No mesmo sentido, se a habitual leniência do Conselho Nacional de Justiça – e do Conselho Nacional do Ministério Público – perdurar mesmo após o escandaloso vazamento de conversas que indicam a possibilidade de existência de um sem número de crimes do então Juiz Sérgio Moro e dos procuradores do Ministério Público Federal que compunham a “Operação” Lava-Jato entre 2015 e 2017 é porque as instituições do país realmente não servem mais para nada.

A gravidade da denúncia é tão superlativa que o caminho mais acertado seria a abertura imediata de uma Comissão Parlamentar de Inquérito no Congresso Nacional.

Se nada for feito por nenhuma dessas instituições aí não se trataria de apenas uma “banda podre” do Judiciário, mas na corrupção total do poder republicano.

Não sabemos ainda se, depois de 2017, os Procuradores do MPF do Paraná continuaram nessa espécie de jogral delitivo com a nova juíza da causa – que já confessou ter copiado e colado textos e textos da decisão de seu antecessor, hoje ministro. Também não sabemos se o mesmo expediente supostamente utilizado por Sérgio Moro com os Procuradores da Lava-Jato foi usado com algum Desembargador do TRF4.

Ou seja, o escândalo pode ser bem maior e atingir, eventualmente, as cortes superiores.

Nada, diga-se de passagem, que não se pudesse adiantar dados os sinais explícitos de condução política dos processos de Curitiba. Nada que não pudesse ser deduzido pelo afã punitivo que levou a “Operação” de Curitiba a provocar a falência de dezenas de empresas de construção civil – algumas das maiores do mundo, sediadas no Brasil –, aumentando sensivelmente as taxas de desemprego e diminuindo de forma palpável a economia, as exportações e a produção industrial do país.

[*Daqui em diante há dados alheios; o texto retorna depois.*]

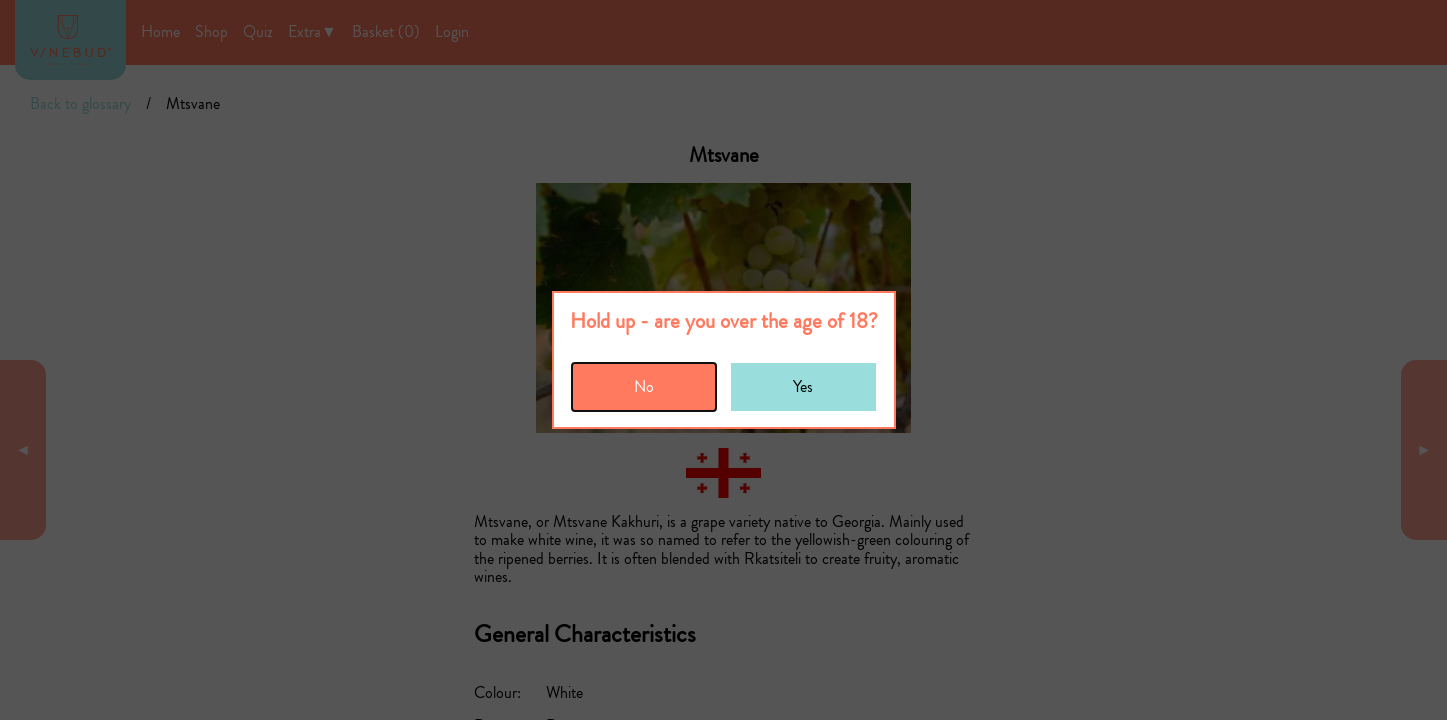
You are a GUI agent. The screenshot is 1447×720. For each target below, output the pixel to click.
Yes (803, 386)
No (644, 386)
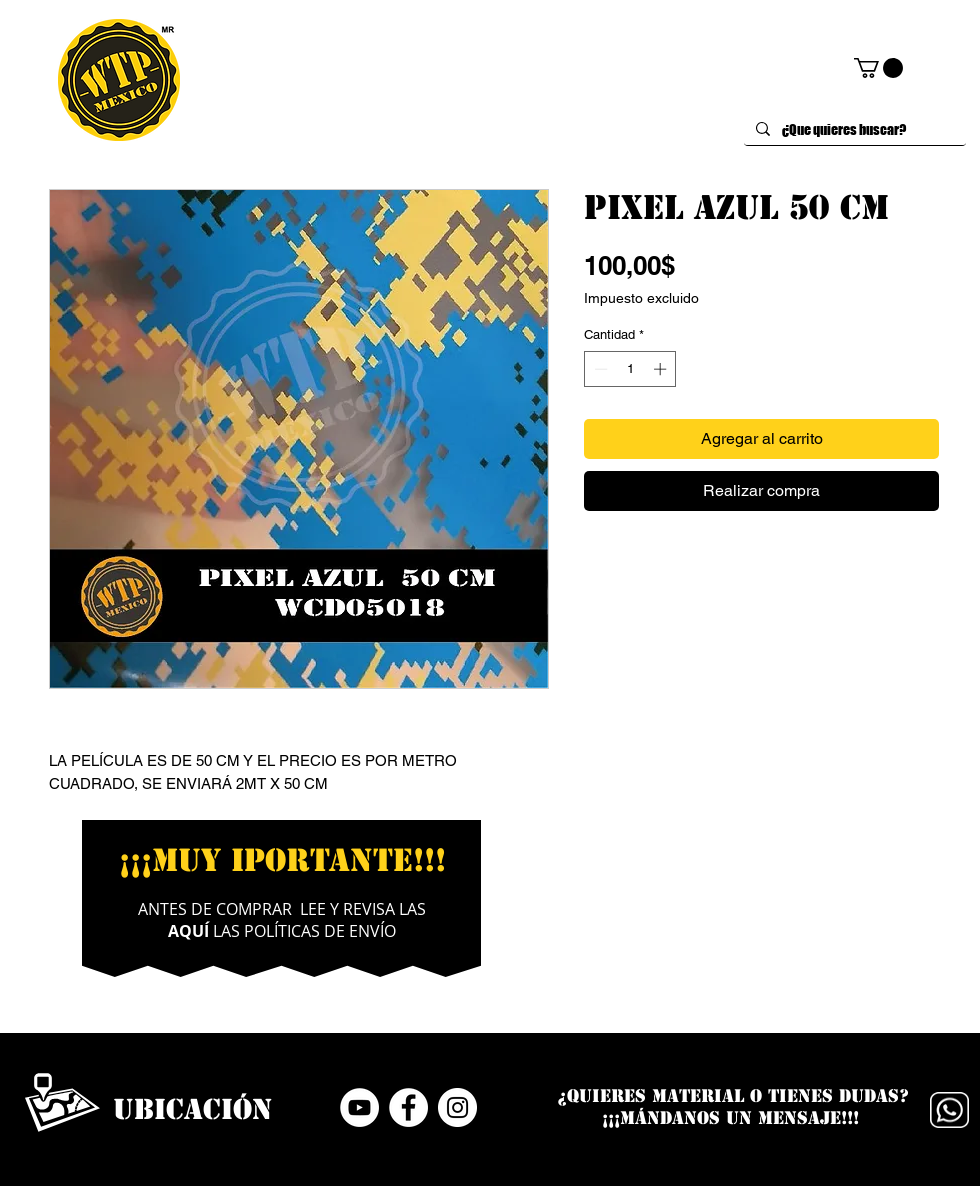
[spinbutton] (630, 369)
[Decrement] (599, 369)
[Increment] (662, 369)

A “Operação” Lava-Jato, desde sempre inconstitucional, parece revelar hoje a sua faceta verdadeiramente criminosa. Atingiu não somente a economia do país, mas fragilizou as nossas instituições democráticas a ponto de muitos não acreditarem mais estarmos vivando em uma democracia, num Estado Democrático e constitucional de Direito.

Se assim for, e se os fatos hoje revelados não produzirem movimento consistente das instituições ainda de pé; aí, finalmente, será dado de fato o aval para que o presidente eleito – eleito por conta do trabalho aparentemente criminoso da própria “Operação” Lava-Jato – realize a contenção de despesas final: declare extintos os demais Poderes da República, e passe a governar por decretos redigidos pelo seu Ministro da Justiça e Segurança Pública.

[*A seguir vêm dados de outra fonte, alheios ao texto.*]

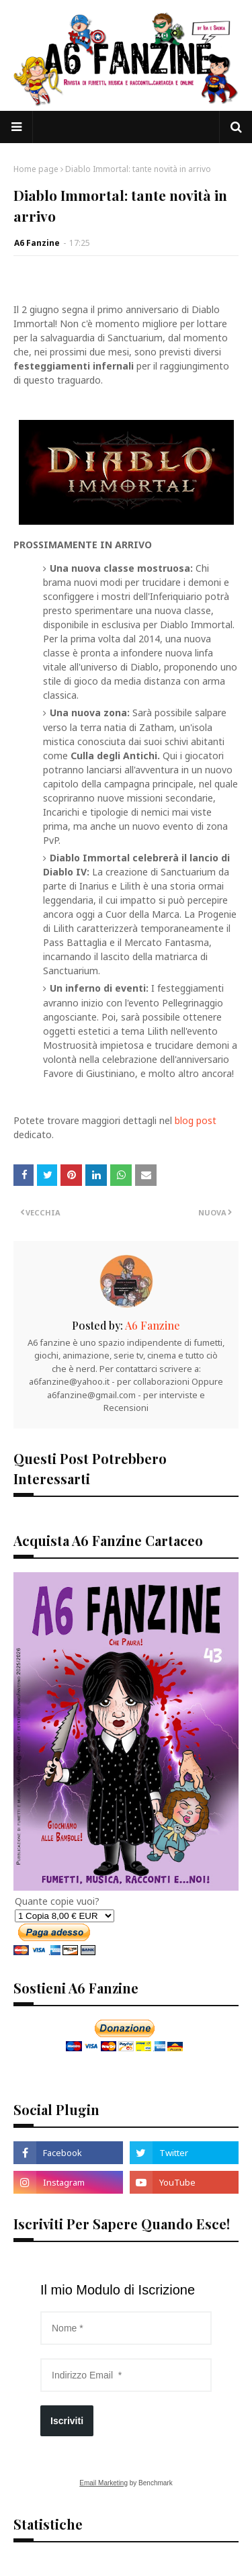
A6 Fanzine (37, 243)
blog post (195, 1120)
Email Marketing (103, 2483)
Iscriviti (66, 2420)
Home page (35, 169)
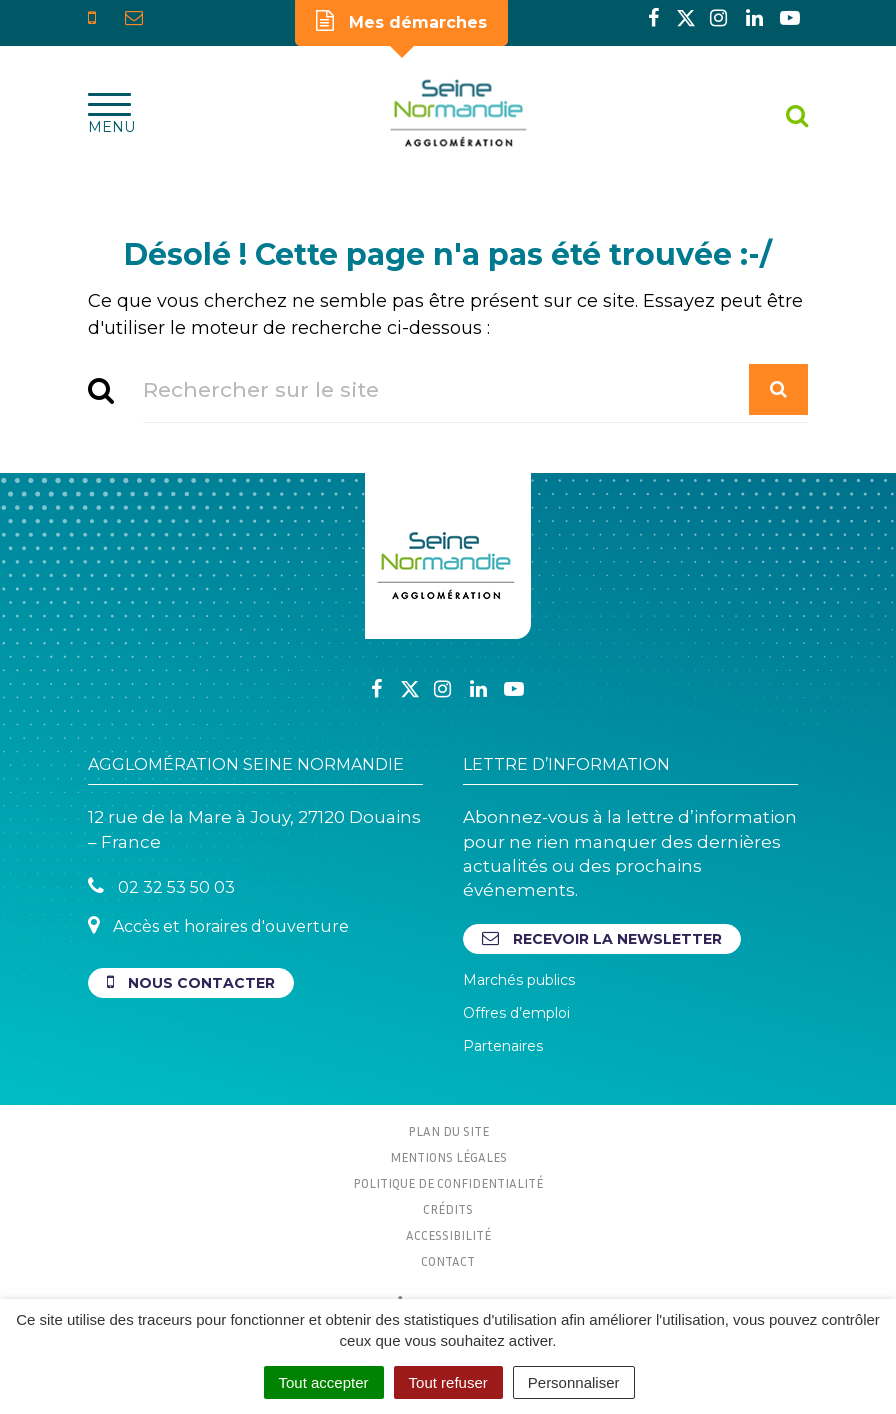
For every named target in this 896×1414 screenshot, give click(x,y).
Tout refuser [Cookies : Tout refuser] (448, 1382)
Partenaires (503, 1046)
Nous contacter (191, 982)
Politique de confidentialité (448, 1183)
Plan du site (448, 1131)
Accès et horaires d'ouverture (218, 925)
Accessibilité (448, 1235)
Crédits (448, 1209)
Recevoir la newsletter (602, 938)
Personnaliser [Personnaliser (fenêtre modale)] (574, 1382)
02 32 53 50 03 (161, 886)
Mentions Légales (448, 1157)
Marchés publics (519, 980)
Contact (448, 1261)
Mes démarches (401, 21)
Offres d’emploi (516, 1013)
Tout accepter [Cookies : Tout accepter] (324, 1382)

Lembre-se que em 1958, mesmo sem combinar com os russos, o Brasil ganhou pela primeira vez uma Copa do Mundo. Hoje, 61 anos depois, mesmo combinando com o “Russo”, o MPF brasileiro deu a maior bola fora da história do Judiciário e transforma-se a olhos vistos, em mais uma vergonha nacional. Oxalá não leve todo o país junto com ele.

Rogerio Dultra: Professor do Departamento de Direito Público da Universidade Federal Fluminense (UFF), do Programa de Pós-Graduação stricto sensu em Justiça Administrativa (PPGJA-UFF), pesquisador Vinculado ao INCT/INEAC da UFF e Avaliador ad hoc da CAPES na Área do Direito.